When Melisande Short-Colomb walked through the main gate at Georgetown for the first time, she would have faced two gun barrels pointed right at her.  My guess is, she didn’t feel terribly threatened.  The guns aimed at her were cannons that had reportedly been salvaged from the Spanish Armada in 1588.  They came to what is now the United States on the Ark and the Dove, two ships that brought the original English settlers (including three Jesuits) to Maryland in 1634.  The fact that the cannons hadn’t been fired in nearly three centuries did not stop an anti-Catholic publication from claiming they part of a Jesuit threat to the United States.  Seriously.

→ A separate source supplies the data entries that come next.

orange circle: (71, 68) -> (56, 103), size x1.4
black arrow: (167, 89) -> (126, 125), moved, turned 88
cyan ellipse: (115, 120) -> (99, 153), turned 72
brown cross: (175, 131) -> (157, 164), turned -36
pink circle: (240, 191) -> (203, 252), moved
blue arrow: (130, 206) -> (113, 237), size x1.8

During the 1928 presidential campaign of Al Smith (a Catholic and an opponent of Prohibition), the journal in question accused the Jesuits at Georgetown of having their guns trained on the United States Capitol (five miles away).

The cannons are in front of the Healy Building, the most prominent building on the Georgetown campus.  It’s named for Patrick Francis Healy, who was the president of the university from 1874 to 1882, during which time he arguably had a more transforming effect on the campus than any president before or since.  What has not been widely reported amidst all the coverage of the 272 slaves sold in 1838 is that Healy was born into slavery in 1834, making him the same age as some of those who were sold.  He was the first African-American to earn a PhD and the first to become president of a predominantly white college in the United States.  He would most certainly have applauded Ms. Short-Colomb’s enrollment at his university.